EXERCISE INPUT section start
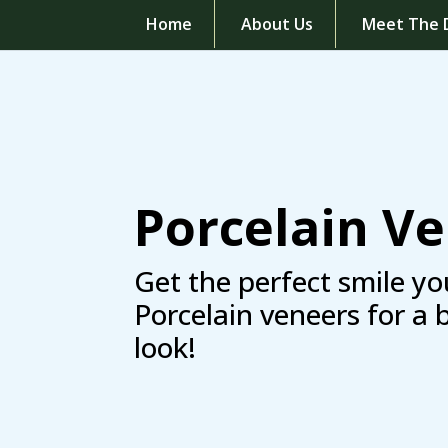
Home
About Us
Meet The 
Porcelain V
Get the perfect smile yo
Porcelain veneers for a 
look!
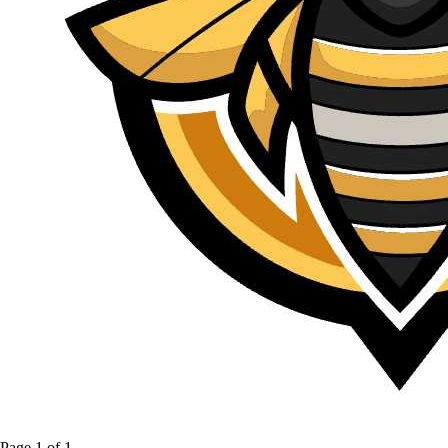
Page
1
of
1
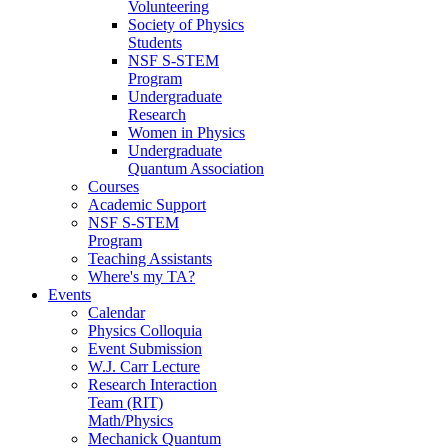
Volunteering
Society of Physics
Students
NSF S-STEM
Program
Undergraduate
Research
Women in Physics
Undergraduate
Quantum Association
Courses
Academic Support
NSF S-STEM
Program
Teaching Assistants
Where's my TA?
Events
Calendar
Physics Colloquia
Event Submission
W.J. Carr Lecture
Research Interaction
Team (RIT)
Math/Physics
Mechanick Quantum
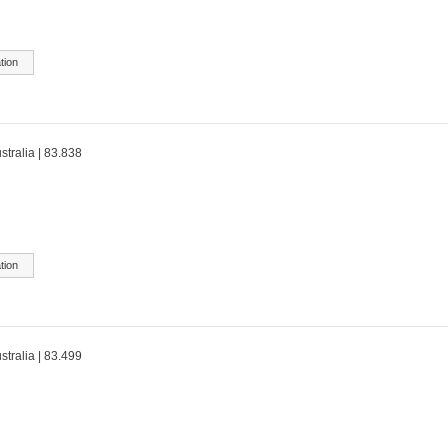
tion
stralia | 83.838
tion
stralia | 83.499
EXERCISE INPUT section end
Pictures are to be excluded; everything else in the records must be reproduced exactly.

> [WRITTEN SOLUTION]
Home
About Us
Meet The 
Porcelain V
Get the perfect smile yo
Porcelain veneers for a 
look!
Page
1
of
1
Volunteering
Society of Physics
Students
NSF S-STEM
Program
Undergraduate
Research
Women in Physics
Undergraduate
Quantum Association
Courses
Academic Support
NSF S-STEM
Program
Teaching Assistants
Where's my TA?
Events
Calendar
Physics Colloquia
Event Submission
W.J. Carr Lecture
Research Interaction
Team (RIT)
Math/Physics
Mechanick Quantum
tion
stralia | 83.838
tion
stralia | 83.499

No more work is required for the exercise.